Maybe they're after the 18650's.

Reactions: Like 1 | Funny 2


----------



## Glytch (10/10/16)

They look like christmas beetles. They arrive at this time of year.


----------



## Yagya (10/10/16)

@blujeenz  no mech mods here.
I hope the party dont get bigger close to Xmas @Glytch

Reactions: Funny 1


----------



## zadiac (10/10/16)

2cm? That is a big bug. Not tiny.


----------



## Silver (10/10/16)

What you vaping in there @Yagya 
Maybe they attracted to the great smells of your vapes
There was someone on the forum - I cant remember now who it was - who had bees attracted to the vape scent. Maybe its something similar. 

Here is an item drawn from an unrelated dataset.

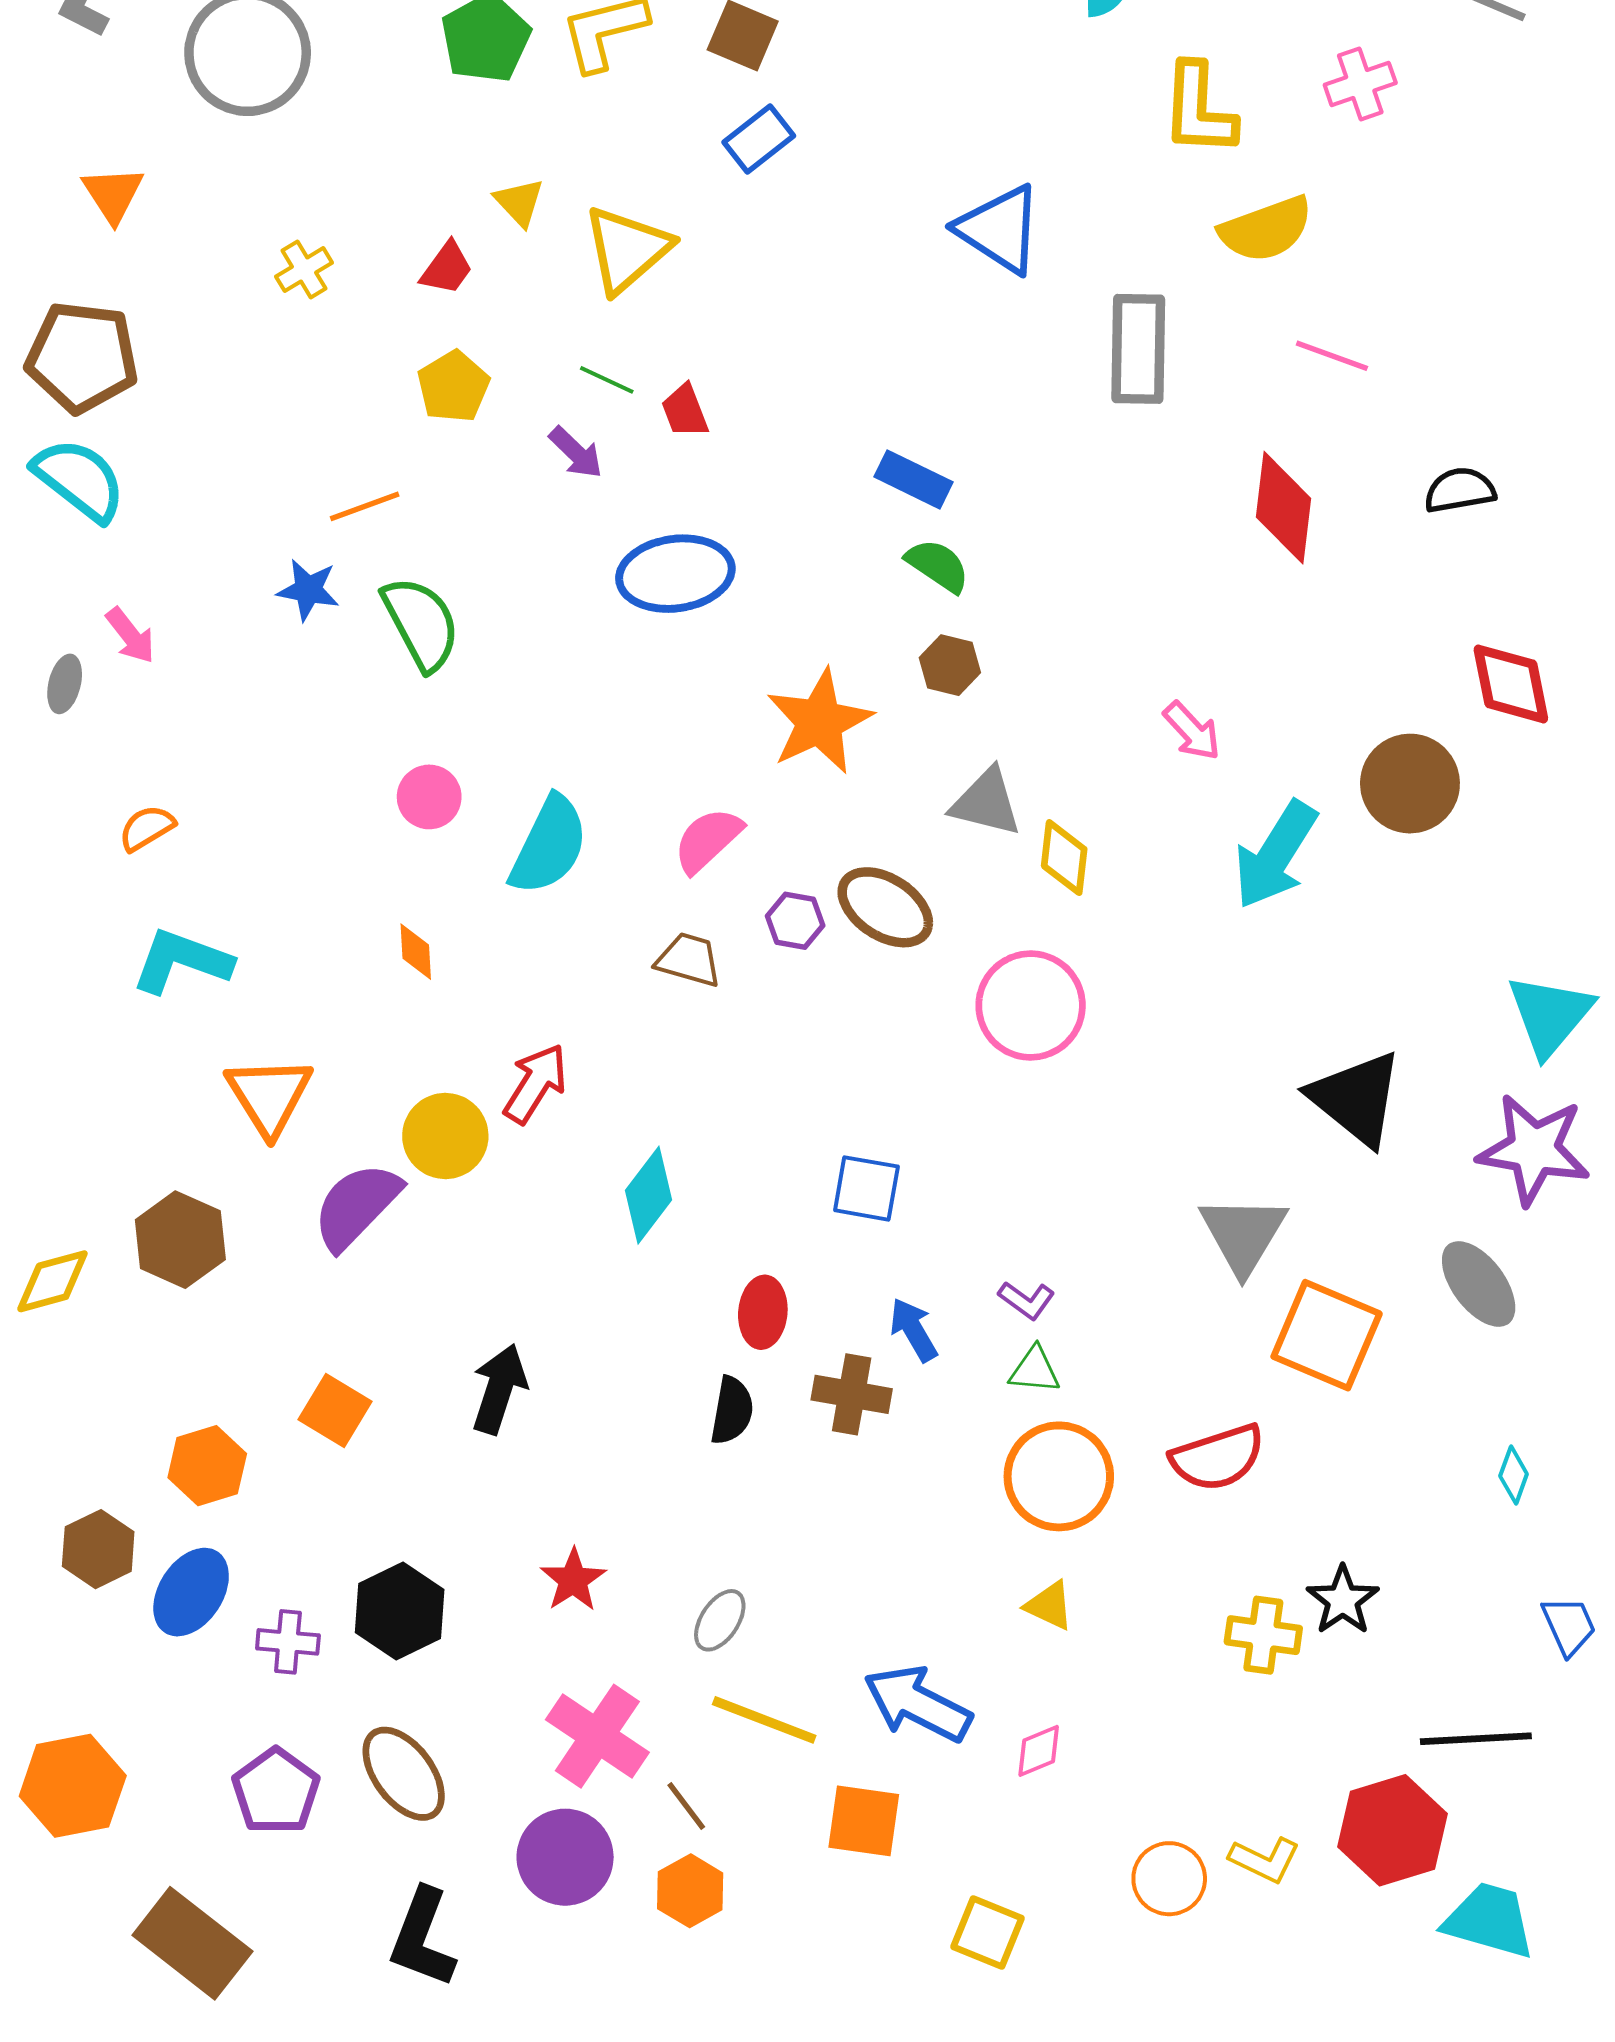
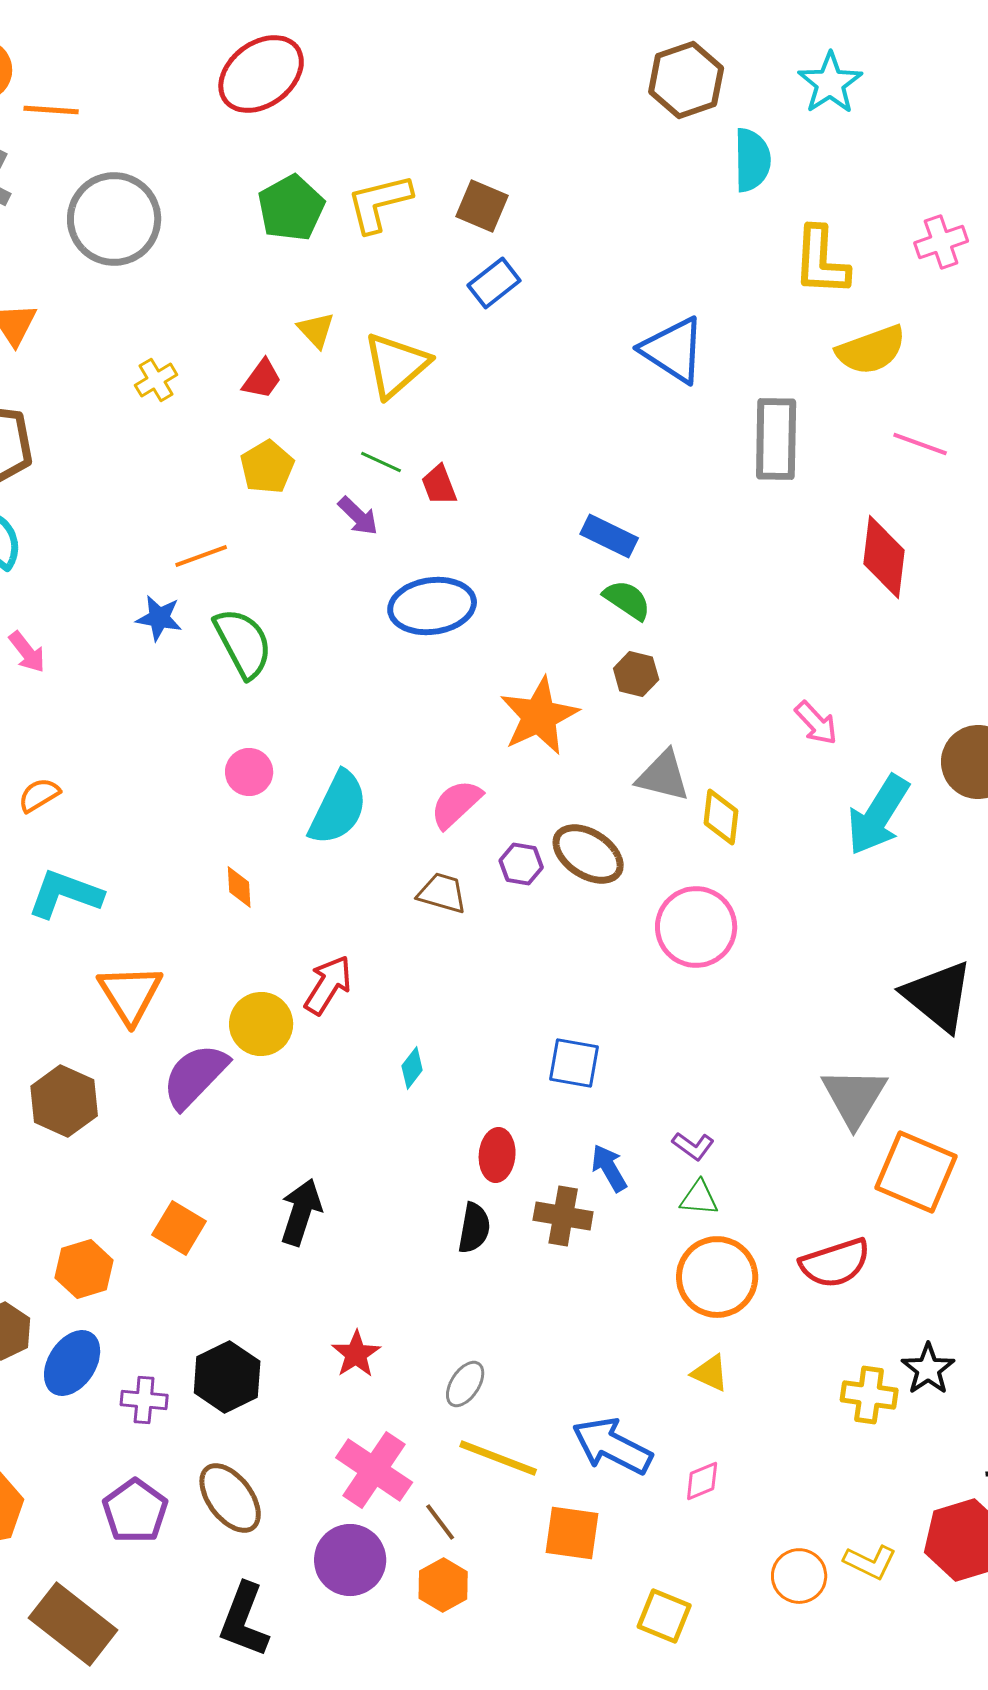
cyan diamond: (648, 1195) -> (412, 1068), size x0.6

You may have to stop vaping
Imagine that
Lol


----------



## Yagya (10/10/16)

Sorry..these little stuff is only 2mm.
I was also thinking about the vaping as my sone i vape here..its possible


----------



## Wyvern (11/10/16)

Christmas beetles, you just get used to them  

http://www.rentokil.co.za/blog/christmas-is-around-the-corner-and-so-are-the-beetles/


----------



## Yagya (11/10/16)

thanks guys, i think i will just live with them for a while till they decide to move..


----------



## Cespian (11/10/16)

Yagya said:


> thanks guys, i think i will just live with them for a while till they decide to move..



Hey Yagya

Lived in Walmer Estate most my life, those Christmas Beetles in abundance are absolutely normal this time of year in your area. They are very much attracted to light and you will find them mostly active at night - So try keeping the lights off at night if you dont want them coming inside. They are completely harmless and taste quite nice with salt (wait what?). 

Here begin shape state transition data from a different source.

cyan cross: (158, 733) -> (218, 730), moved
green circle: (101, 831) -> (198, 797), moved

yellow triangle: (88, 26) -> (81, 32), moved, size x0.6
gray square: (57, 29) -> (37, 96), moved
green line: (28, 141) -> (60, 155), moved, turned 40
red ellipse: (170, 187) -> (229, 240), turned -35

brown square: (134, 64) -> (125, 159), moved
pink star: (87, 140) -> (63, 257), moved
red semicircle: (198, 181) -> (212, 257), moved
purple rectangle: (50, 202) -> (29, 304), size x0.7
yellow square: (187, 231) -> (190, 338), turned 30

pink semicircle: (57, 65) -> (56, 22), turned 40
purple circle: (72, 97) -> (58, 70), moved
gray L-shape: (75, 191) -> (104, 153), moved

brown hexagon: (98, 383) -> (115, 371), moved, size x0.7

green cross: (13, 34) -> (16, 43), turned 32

You should see an abundance of Christmas Beetles, Snails, Praying Mantis (or Praying Mantii?) and Golden Orb Weavers (those creep me the hell out).

Reactions: Like 1


----------



## JsPLAYn (11/10/16)

Global warming is to be blamed for these occurrences. As in most cases certain bugs are seasonal but due to the odd weather for this time of yr I'm also experiencing and abundance of mosquitoes which I've never had before during this season.. mosquitoes yes here and there but there are bigger buggers and in massive amounts


----------



## Yagya (11/10/16)

as i said before i will try and live with these little critters rather than start fumigating as they dont go into grocery cupboards and are harmless. they just freaking out the wife a bit.


----------



## Feliks Karp (12/10/16)

Looks like a type of weevil or grain beetle? Check out any containers in your house that have stuff like flour or fibre/cereal.

Reactions: Can relate 1


----------



## Yagya (12/10/16)

@Feliks Karp ..thats what i thought initially and have been checking the grocery cupboards.
will deff keep an eye on these things.
thanks.


----------



## Feliks Karp (12/10/16)

Yagya said:


> @Feliks Karp ..thats what i thought initially and have been checking the grocery cupboards.
> will deff keep an eye on these things.
> thanks.



Do you have any wood in your home (as I type this it sounds stupid because most homes have some kind of wood present), if the food checks out it may be a wood boring species. You do get little ones like this. Try get hold of a red LED or UV LED and check furniture etc when the lights are off. 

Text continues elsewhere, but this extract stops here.